### WHAT TO WORK ON
Without the pictures, reproduce the entries below exactly.
--------------------------------
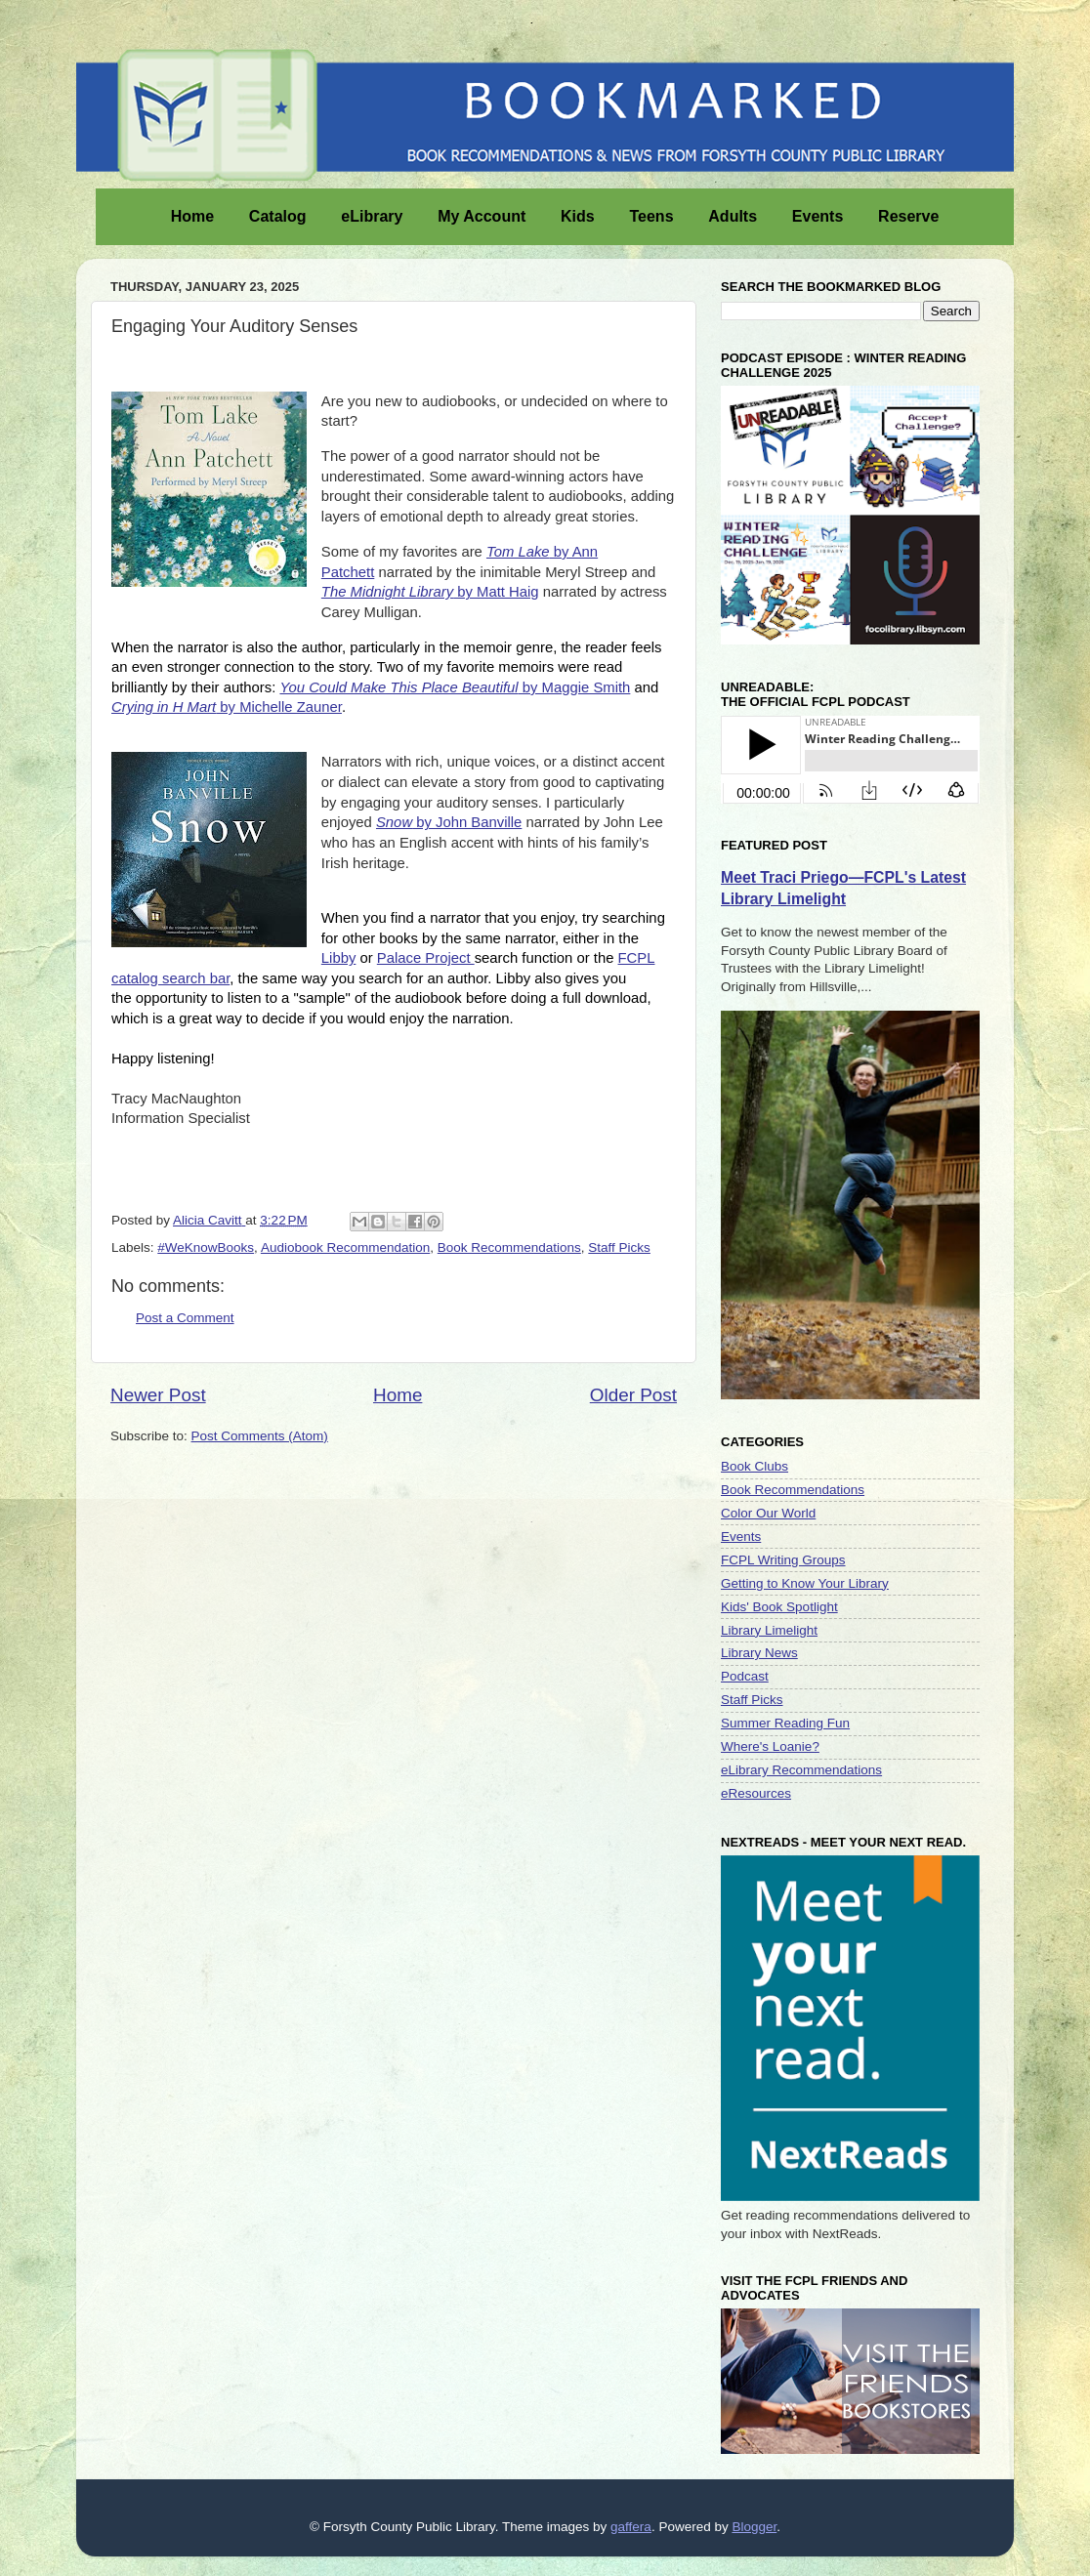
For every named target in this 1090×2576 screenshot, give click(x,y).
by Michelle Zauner (226, 707)
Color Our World (768, 1513)
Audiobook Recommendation (345, 1247)
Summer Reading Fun (785, 1723)
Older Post (633, 1395)
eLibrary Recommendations (801, 1770)
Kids (585, 215)
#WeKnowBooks (205, 1247)
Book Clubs (754, 1466)
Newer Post (158, 1395)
--------------------------------
### WRITTEN RESPONSE
For every named target in this 1090×2576 screenshot, give click(x,y).
by Michelle Zauner (226, 707)
Color Our World (768, 1513)
Audiobook Recommendation (345, 1247)
Summer Reading Fun (785, 1723)
Older Post (633, 1395)
eLibrary Recommendations (801, 1770)
Kids (585, 215)
#WeKnowBooks (205, 1247)
Book Clubs (754, 1466)
Newer Post (158, 1395)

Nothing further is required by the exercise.